It is in communities like this that Jesuit humbuggery flourishes. We visited a Jesuit cathedral nearly two hundred years old, and found in it a piece of the veritable cross upon which our Saviour was crucified. It was polished and hard, and in as excellent a state of preservation as if the dread tragedy on Calvary had occurred yesterday instead of eighteen centuries ago. But these confiding people believe in that piece of wood unhesitatingly.

In a chapel of the cathedral is an altar with facings of solid silver-at least they call it so, and I think myself it would go a couple of hundred to the ton (to speak after the fashion of the silver miners,) and before it is kept for ever burning a small lamp. A devout lady who died, left money and contracted for unlimited masses for the repose of her soul, and also stipulated that this lamp should be kept lighted always, day and night. She did all this before she died, you understand. It is a very small lamp and a very dim one and it could not work her much damage, I think, if it went out altogether.

The great altar of the cathedral, and also three or four minor ones, are a perfect mass of gilt gimcracks and gingerbread. And they have a swarm of rusty, dusty, battered apostles standing around the filagree work, some on one leg and some with one eye out but a gamey look in the other, and some with two or three fingers gone, and some with not enough nose left to blow-all of them crippled and discouraged, and fitter subjects for the hospital than the cathedral.

The walls of the chancel are of porcelain, all pictured over with figures of almost life size, very elegantly wrought, and dressed in the fanciful costumes of two centuries ago. The design was a history of something or somebody, but none of us were learned enough to read the story. The old father reposing under a stone close by, dated 1686, might have told us if he could have risen. But he didn't.

As we came down through the town, we encountered a squad of little donkeys ready saddled for use. The saddles were peculiar, to say the least. They consisted of a sort of saw-buck, with a small mattress on it, and this furniture covered about half the donkey. There were no stirrups, but really such supports were not needed-to use such a saddle was the next thing to riding a dinner table-there was ample support clear out to one's knee joints. A pack of ragged Portuguese muleteers crowded around us, offering their beasts at half a dollar an hour-more rascality to the

FANTASTIC PILGRIMIZING.

stranger, for the market price is sixteen cents. Half a dozen of us mounted the ungainly affairs, and submitted to the indignity of making a ridiculous spectacle of ourselves through the principal streets of a town of 10,000 inhabitants.

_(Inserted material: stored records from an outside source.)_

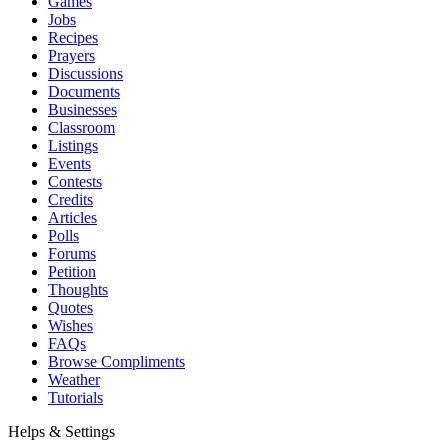
Games
Jobs
Recipes
Prayers
Discussions
Documents
Businesses
Classroom
Listings
Events
Contests
Credits
Articles
Polls
Forums
Petition
Thoughts
Quotes
Wishes
FAQs
Browse Compliments
Weather
Tutorials
Helps & Settings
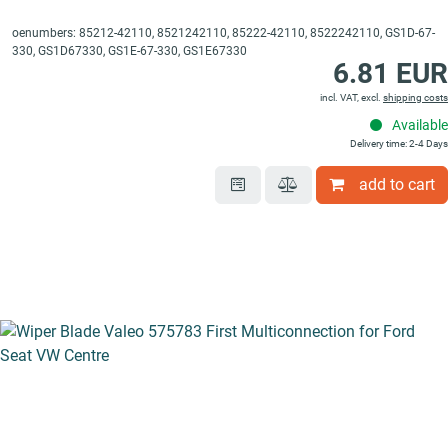
oenumbers: 85212-42110, 8521242110, 85222-42110, 8522242110, GS1D-67-
330, GS1D67330, GS1E-67-330, GS1E67330
6.81 EUR
incl. VAT, excl.
shipping costs
Available
Delivery time: 2-4 Days
add to cart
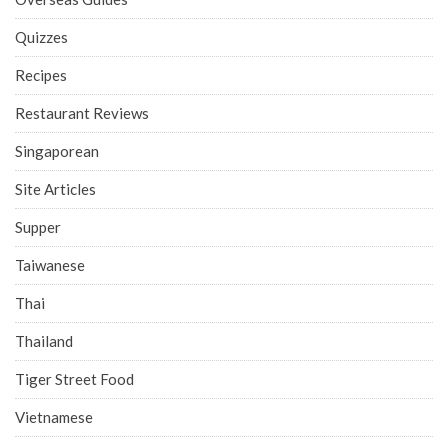
Quizzes
Recipes
Restaurant Reviews
Singaporean
Site Articles
Supper
Taiwanese
Thai
Thailand
Tiger Street Food
Vietnamese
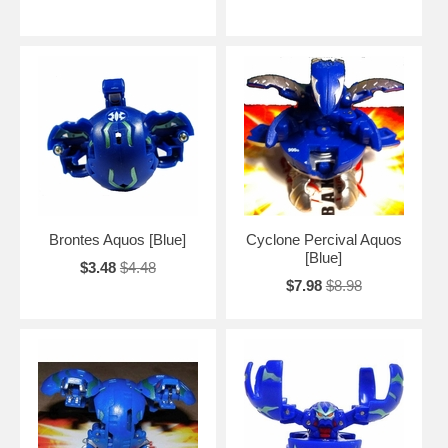
Brontes Aquos [Blue]
Cyclone Percival Aquos
[Blue]
$3.48
$4.48
$7.98
$8.98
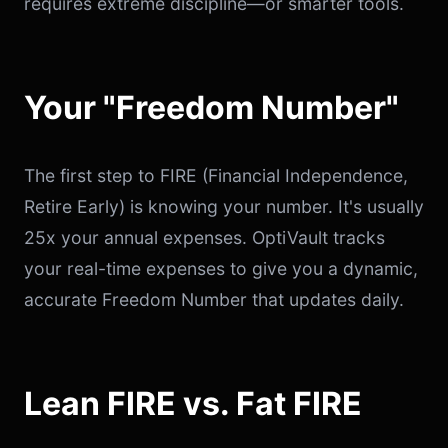
requires extreme discipline—or smarter tools.
Your "Freedom Number"
The first step to FIRE (Financial Independence,
Retire Early) is knowing your number. It's usually
25x your annual expenses. OptiVault tracks
your real-time expenses to give you a dynamic,
accurate Freedom Number that updates daily.
Lean FIRE vs. Fat FIRE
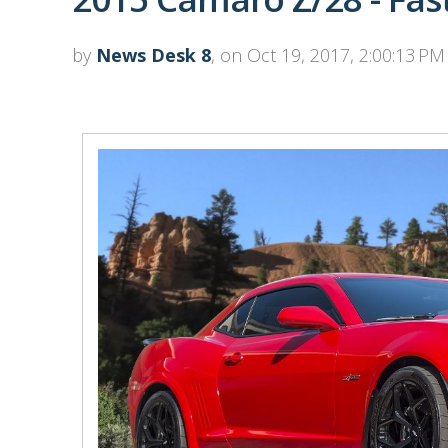
by
News Desk 8
, on Oct 19, 2017, 2:00:13 PM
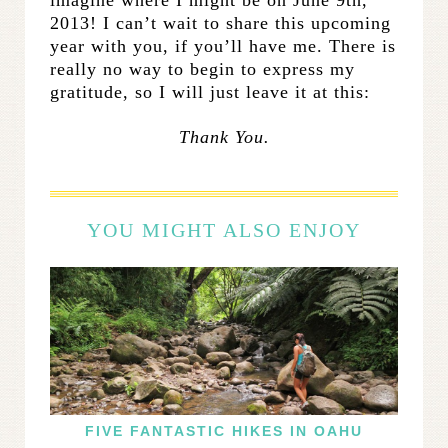
2013! I can’t wait to share this upcoming
year with you, if you’ll have me. There is
really no way to begin to express my
gratitude, so I will just leave it at this:
Thank You.
YOU MIGHT ALSO ENJOY
FIVE FANTASTIC HIKES IN OAHU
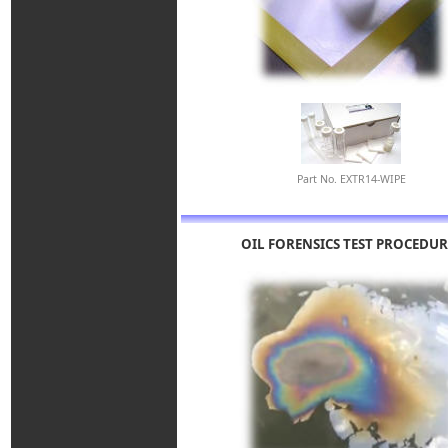
Part No. EXTR14-WIPE
OIL FORENSICS TEST PROCEDUR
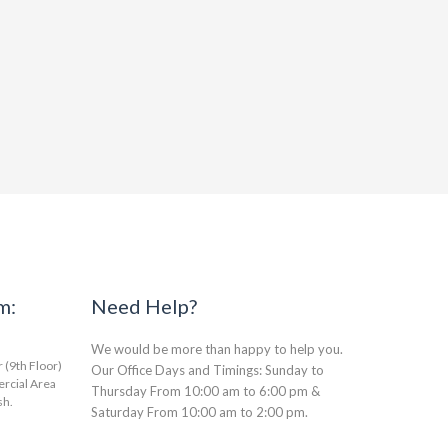
m:
Need Help?
We would be more than happy to help you.
(9th Floor)
Our Office Days and Timings: Sunday to
rcial Area
Thursday From 10:00 am to 6:00 pm &
sh.
Saturday From 10:00 am to 2:00 pm.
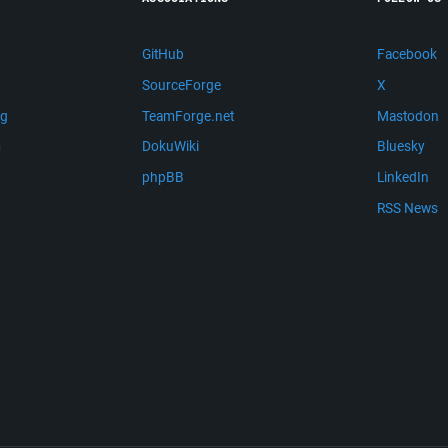
GitHub
Facebook
SourceForge
X
ng
TeamForge.net
Mastodon
m
DokuWiki
Bluesky
phpBB
LinkedIn
RSS News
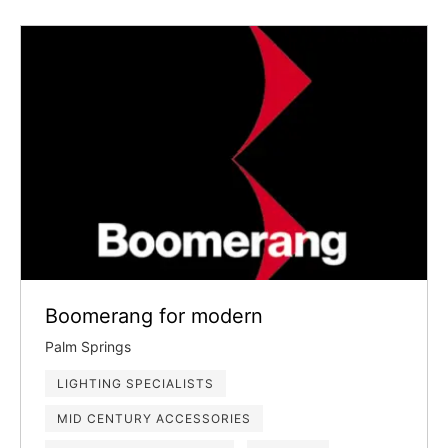
Boomerang for modern
Palm Springs
LIGHTING SPECIALISTS
MID CENTURY ACCESSORIES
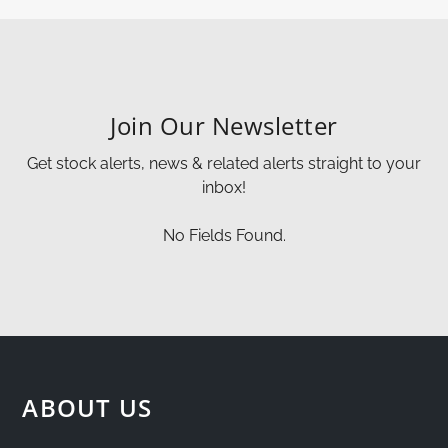
Join Our Newsletter
Get stock alerts, news & related alerts straight to your
inbox!
No Fields Found.
ABOUT US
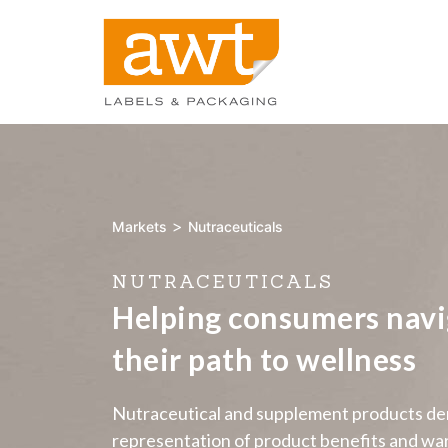
>
Markets
Nutraceuticals
NUTRACEUTICALS
Helping consumers navi
their path to wellness
Nutraceutical and supplement products dem
representation of product benefits and war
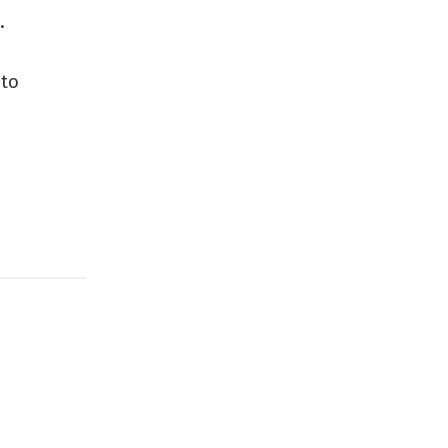
.
 to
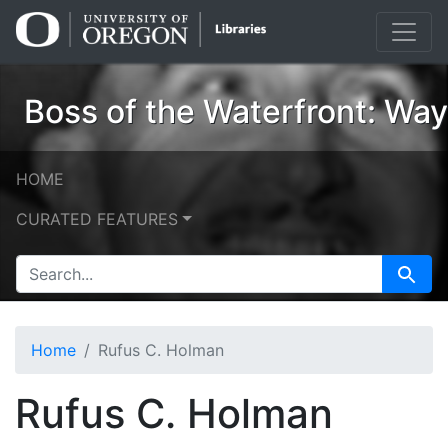
Skip
Skip to
to
main
search
content
Boss of the Waterfront: Wa
HOME
CURATED FEATURES
SEARCH FOR
Search
Home
Rufus C. Holman
Rufus C. Holman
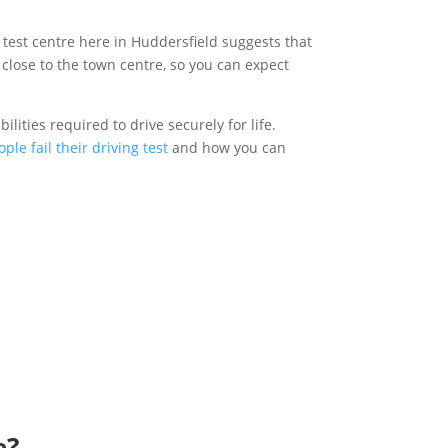
g test centre here in Huddersfield suggests that
y close to the town centre, so you can expect
ilities required to drive securely for life.
ple fail their driving test
and how you can
e?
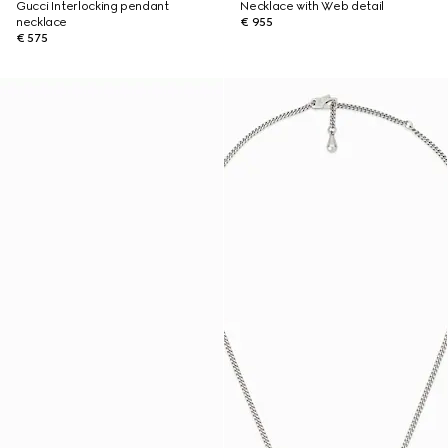
Gucci Interlocking pendant
Necklace with Web detail
necklace
€ 955
€ 575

We started. It was not a trot, a gallop or a canter, but a stampede, and made up of all possible or conceivable gaits. No spurs were necessary. There was a muleteer to every donkey and a dozen volunteers beside, and they banged the donkeys with their goad-sticks, and pricked them with their spikes and shouted something that sounded like "Sekki-yah" and kept up a din and a racket that was worse than Bedlam itself. These rascals were all on foot, but no matter, they were always up to time— they can outrun and outlast a donkey. Altogether ours was a lively and a picturesque procession and drew crowded audiences to the balconies wherever we went.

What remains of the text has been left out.